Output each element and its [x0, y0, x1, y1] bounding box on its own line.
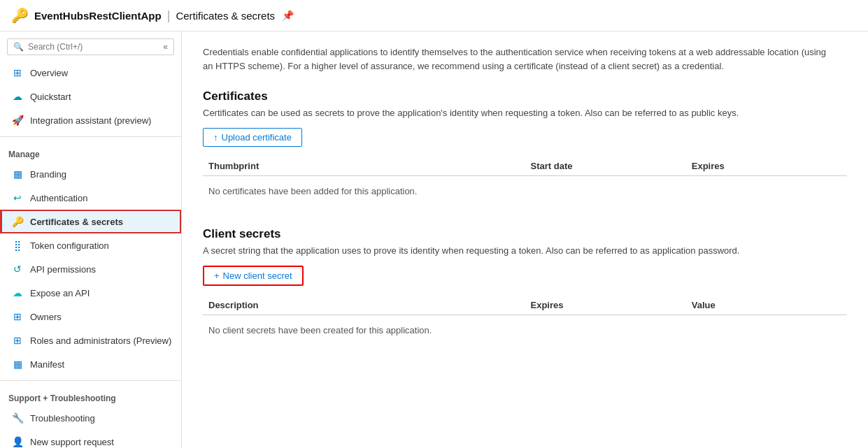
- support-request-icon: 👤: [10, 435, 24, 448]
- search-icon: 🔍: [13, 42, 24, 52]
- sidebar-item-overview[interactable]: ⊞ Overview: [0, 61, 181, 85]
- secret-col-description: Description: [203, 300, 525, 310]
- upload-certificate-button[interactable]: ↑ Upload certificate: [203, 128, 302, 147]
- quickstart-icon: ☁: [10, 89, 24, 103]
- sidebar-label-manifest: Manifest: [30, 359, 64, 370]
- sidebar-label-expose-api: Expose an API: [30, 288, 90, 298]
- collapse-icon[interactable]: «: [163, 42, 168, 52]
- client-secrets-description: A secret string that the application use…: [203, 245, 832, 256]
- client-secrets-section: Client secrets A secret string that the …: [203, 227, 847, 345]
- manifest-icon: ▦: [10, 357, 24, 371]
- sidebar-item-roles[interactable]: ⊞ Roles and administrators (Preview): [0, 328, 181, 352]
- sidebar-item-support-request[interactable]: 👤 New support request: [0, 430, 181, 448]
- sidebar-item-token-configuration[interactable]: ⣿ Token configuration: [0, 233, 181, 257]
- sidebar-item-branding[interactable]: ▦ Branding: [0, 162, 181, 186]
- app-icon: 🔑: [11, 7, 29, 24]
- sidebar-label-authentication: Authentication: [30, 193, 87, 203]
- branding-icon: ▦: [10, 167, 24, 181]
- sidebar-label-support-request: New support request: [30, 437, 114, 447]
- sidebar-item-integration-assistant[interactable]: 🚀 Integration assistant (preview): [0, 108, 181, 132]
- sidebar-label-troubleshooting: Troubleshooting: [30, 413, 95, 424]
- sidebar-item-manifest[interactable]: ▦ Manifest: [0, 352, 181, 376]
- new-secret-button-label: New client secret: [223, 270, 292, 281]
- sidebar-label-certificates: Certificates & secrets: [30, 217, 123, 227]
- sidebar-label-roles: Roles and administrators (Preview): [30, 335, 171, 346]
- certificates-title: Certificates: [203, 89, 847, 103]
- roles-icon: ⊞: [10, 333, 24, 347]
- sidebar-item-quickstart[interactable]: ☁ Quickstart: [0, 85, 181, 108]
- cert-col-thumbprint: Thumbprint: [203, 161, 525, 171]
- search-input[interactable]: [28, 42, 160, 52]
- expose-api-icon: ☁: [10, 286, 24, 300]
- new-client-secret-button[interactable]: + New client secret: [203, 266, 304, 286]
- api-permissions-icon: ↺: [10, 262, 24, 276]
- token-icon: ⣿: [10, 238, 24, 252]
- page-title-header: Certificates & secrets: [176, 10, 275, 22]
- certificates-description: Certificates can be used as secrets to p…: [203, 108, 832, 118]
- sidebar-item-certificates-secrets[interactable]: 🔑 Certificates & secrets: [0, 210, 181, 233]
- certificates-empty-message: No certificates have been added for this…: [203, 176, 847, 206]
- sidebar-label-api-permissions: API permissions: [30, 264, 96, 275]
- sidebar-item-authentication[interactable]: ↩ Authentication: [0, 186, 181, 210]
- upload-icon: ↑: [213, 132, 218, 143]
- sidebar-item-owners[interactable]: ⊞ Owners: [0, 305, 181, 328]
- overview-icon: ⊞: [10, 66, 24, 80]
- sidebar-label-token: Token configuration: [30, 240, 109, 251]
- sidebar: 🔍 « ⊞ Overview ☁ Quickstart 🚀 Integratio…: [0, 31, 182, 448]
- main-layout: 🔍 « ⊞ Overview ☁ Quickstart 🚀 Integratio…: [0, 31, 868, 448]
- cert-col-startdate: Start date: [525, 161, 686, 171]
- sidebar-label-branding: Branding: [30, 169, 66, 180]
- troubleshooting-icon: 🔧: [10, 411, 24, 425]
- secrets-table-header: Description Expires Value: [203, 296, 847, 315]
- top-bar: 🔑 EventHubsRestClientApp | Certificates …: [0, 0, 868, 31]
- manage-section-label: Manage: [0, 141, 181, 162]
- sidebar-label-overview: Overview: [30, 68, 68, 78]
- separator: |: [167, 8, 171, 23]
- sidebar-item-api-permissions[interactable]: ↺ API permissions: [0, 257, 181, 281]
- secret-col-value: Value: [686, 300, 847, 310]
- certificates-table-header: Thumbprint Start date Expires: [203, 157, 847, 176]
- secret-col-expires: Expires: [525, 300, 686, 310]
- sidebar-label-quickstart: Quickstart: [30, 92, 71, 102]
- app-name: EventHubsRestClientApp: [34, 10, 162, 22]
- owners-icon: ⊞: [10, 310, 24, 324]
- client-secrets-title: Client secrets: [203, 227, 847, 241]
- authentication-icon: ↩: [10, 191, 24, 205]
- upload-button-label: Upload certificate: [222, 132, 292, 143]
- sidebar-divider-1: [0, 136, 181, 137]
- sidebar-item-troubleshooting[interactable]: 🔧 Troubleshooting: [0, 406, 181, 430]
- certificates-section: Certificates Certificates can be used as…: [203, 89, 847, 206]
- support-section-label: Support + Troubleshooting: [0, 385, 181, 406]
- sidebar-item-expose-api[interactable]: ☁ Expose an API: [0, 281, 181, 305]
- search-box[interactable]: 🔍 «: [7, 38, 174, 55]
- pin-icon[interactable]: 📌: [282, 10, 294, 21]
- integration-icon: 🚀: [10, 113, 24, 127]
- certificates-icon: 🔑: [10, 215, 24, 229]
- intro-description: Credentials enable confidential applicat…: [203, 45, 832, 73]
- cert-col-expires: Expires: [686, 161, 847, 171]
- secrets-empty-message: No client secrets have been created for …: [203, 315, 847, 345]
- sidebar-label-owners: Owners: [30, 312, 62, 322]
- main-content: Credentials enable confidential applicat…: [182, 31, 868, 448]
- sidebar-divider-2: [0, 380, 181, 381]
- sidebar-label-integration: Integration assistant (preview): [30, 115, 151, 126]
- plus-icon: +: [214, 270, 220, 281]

[EXERCISE DETAILS] The reply should consist of one number: how many lines of the material contain the word "authentication".

[RESULT BELOW] 3